Dive Brief:
- About 65%, or 1,696, of U.S. hospitals surveyed reported using artificial intelligence or predictive models integrated with their electronic health record (EHR) system, according to a study published in Health Affairs on Monday. The study used data from the 2023 American Hospital Association Annual Survey Information Technology Supplement.
- Predictive models can include an AI or machine learning component. Hospitals reported using the models for care-related decisions, such as predicting health risks for patients. They were also used for administrative tasks including billing and scheduling.
- More hospitals need to check models for accuracy and bias using their own data, the study’s authors wrote. Of hospitals that reported using predictive models, 61% evaluated the models for accuracy and just 44% assessed them for bias using local data.
Dive Insight:
The use of predictive models has come into focus as regulators develop new policies to address concerns about transparency and bias for AI in healthcare.
Earlier this week, the Food and Drug Administration issued draft guidance explaining what information developers should include in premarket submissions for AI-enabled devices.
A final rule by the Assistant Secretary for Technology Policy, formerly known as the Office of the National Coordinator for Health Information Technology, went into effect in January. The rule requires health IT companies to provide certain information about decision support tools, such as how the models were validated and approaches to reduce bias, and encompasses predictive tools that aren’t regulated as medical devices.
The study didn’t show how many predictive models used by hospitals were medical devices, but it described how the technology is being used and who developed it.

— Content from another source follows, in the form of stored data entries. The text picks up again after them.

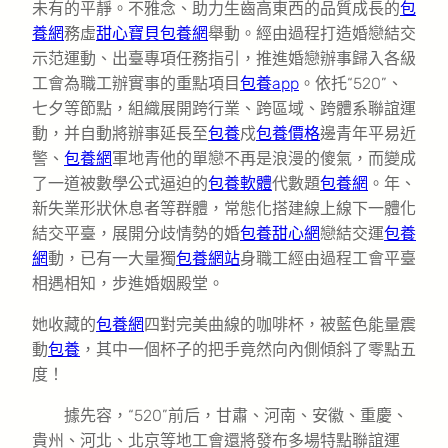
未有的平靜。不雅念、助力生齒高東西的品質成長的
包
養網
務虛
甜心寶貝包養網
舉動。經由過程打造婚戀結交
示范運動、出臺專項任務指引，推進婚戀辦事歸入各級
工會為職工辦實事的重點項目
包養app
。依托“520”、
七夕等節點，組織展開跨行業、跨區域、跨體系聯誼運
動，并自動將辦事延長至
包養
戍
包養價格
邊青年平易近
警、
包養網
軍地青他的單戀不再是浪漫的傻氣，而變成
了一道被數學公式逼迫的
包養軟體
代數題
包養網
。年、
新失業形狀休息者等群體，常態化搭建線上線下一體化
結交平臺，展開分歧情勢的婚
包養甜心網
戀結交運
包養
網
動，已有一大量獨
包養網站
身職工經由過程工會平臺
相遇相知，步進婚姻殿堂。
她收藏的
包養網
四對完美曲線的咖啡杯，被藍色能量震
動
包養
，其中一個杯子的把手竟然向內側傾斜了零點五
度！
據先容，“520”前后，甘肅、河南、安徽、重慶、
貴州、河北、北京等地工會還將發布多場特點聯誼運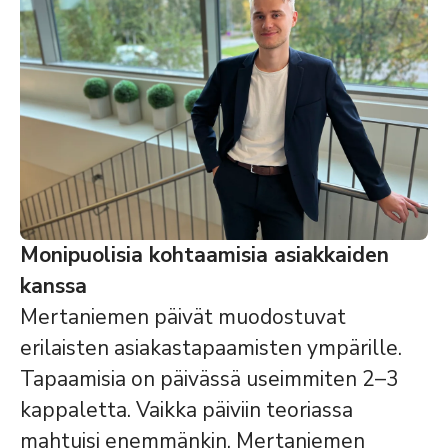
Monipuolisia kohtaamisia asiakkaiden
kanssa
Mertaniemen päivät muodostuvat
erilaisten asiakastapaamisten ympärille.
Tapaamisia on päivässä useimmiten 2–3
kappaletta. Vaikka päiviin teoriassa
mahtuisi enemmänkin, Mertaniemen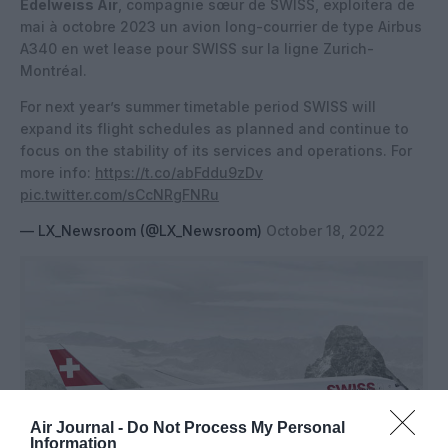
Edelweiss Air
, compagnie sœur de SWISS, exploitera de
mai à octobre 2023 un avion long-courrier de type Airbus
A340 en wet lease pour SWISS sur la ligne Zurich-
Montréal.
For next year’s summer timetable period SWISS will
expand its flight schedules as planned and continue to
focus on the stability of its services and operations. For
more info:
https://t.co/abFddu9zDv
pic.twitter.com/sCcNRgFNRu
— LX_Newsroom (@LX_Newsroom)
October 18, 2022
Air Journal -
Do Not Process My Personal
Information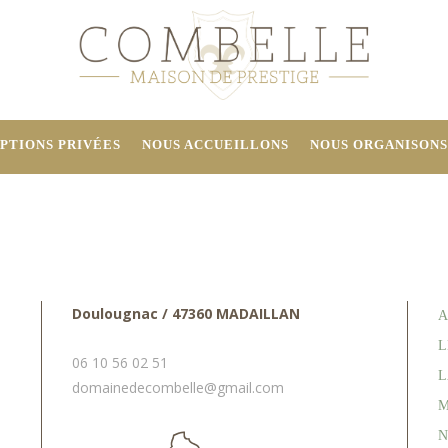
PTIONS PRIVÉES
NOUS ACCUEILLONS
NOUS ORGANISONS
Doulougnac / 47360 MADAILLAN
A
L
06 10 56 02 51
L
domainedecombelle@gmail.com
M
N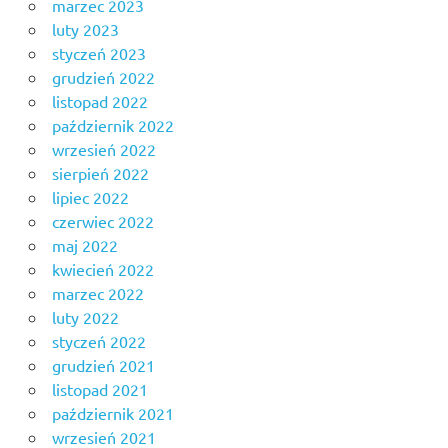
marzec 2023
luty 2023
styczeń 2023
grudzień 2022
listopad 2022
październik 2022
wrzesień 2022
sierpień 2022
lipiec 2022
czerwiec 2022
maj 2022
kwiecień 2022
marzec 2022
luty 2022
styczeń 2022
grudzień 2021
listopad 2021
październik 2021
wrzesień 2021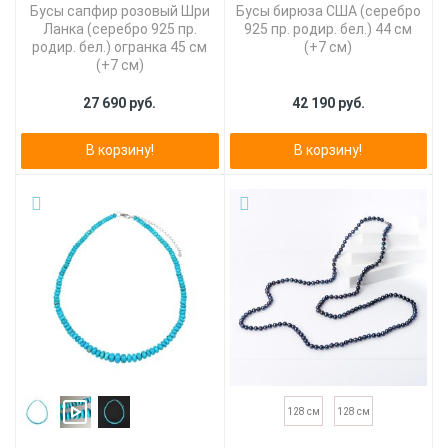
Бусы сапфир розовый Шри
Бусы бирюза США (серебро
Ланка (серебро 925 пр.
925 пр. родир. бел.) 44 см
родир. бел.) огранка 45 см
(+7 см)
(+7 см)
27 690 руб.
42 190 руб.
В корзину!
В корзину!
128 см
128 см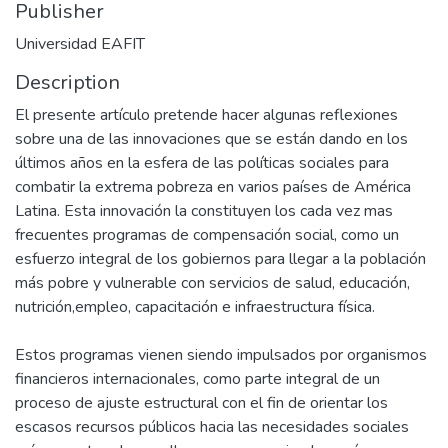
Publisher
Universidad EAFIT
Description
El presente artículo pretende hacer algunas reflexiones
sobre una de las innovaciones que se están dando en los
últimos años en la esfera de las políticas sociales para
combatir la extrema pobreza en varios países de América
Latina. Esta innovación la constituyen los cada vez mas
frecuentes programas de compensación social, como un
esfuerzo integral de los gobiernos para llegar a la población
más pobre y vulnerable con servicios de salud, educación,
nutrición,empleo, capacitación e infraestructura física.
Estos programas vienen siendo impulsados por organismos
financieros internacionales, como parte integral de un
proceso de ajuste estructural con el fin de orientar los
escasos recursos públicos hacia las necesidades sociales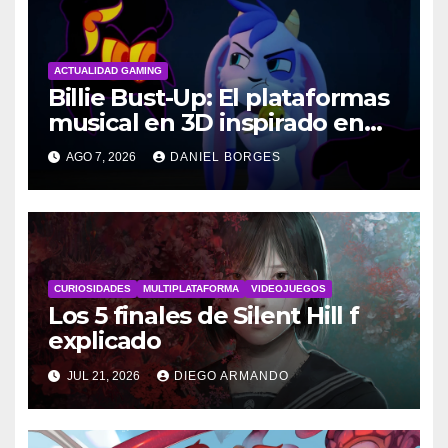
ACTUALIDAD GAMING
Billie Bust-Up: El plataformas
musical en 3D inspirado en
Disney
AGO 7, 2026
DANIEL BORGES
CURIOSIDADES
MULTIPLATAFORMA
VIDEOJUEGOS
Los 5 finales de Silent Hill f
explicado
JUL 21, 2026
DIEGO ARMANDO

The tools were most commonly used to predict health trajectories or risks for inpatients (92%), identify high-risk outpatients for follow-up care (79%) and for scheduling (51%).
About 79% of hospitals that used predictive models said they came from their EHR developer, while 59% used other third-party tools and a little over half reported using self-developed models.
Hospitals that developed their own models were more likely to evaluate them locally for accuracy and bias, the researchers found.
Local evaluation is important because models trained on certain datasets might not be effective or useful in different settings. Algorithmic bias can make health inequities worse by adding barriers to care or underrepresenting patients.
“It is concerning that 56 percent of these hospitals did not report evaluating their deployed models for bias and therefore were not systematically protecting patients from possibly biased or unfair AI,” the researchers wrote.
They also cautioned against the idea that administrative tools are lower risk than clinical tools, pointing to studies that showed most patients are uncomfortable with models used to predict bill payment or missed appointments.
A limitation of the study is that excitement about the potential of AI and concerns about algorithmic bias could have led hospitals to overstate their use or evaluation of AI models.
The authors concluded that independent hospitals with fewer resources need support to ensure the use of accurate and unbiased AI, and that “the growth and broad impact of providers’ self-developed models that are currently outside the scope of federal regulation could warrant additional consideration.”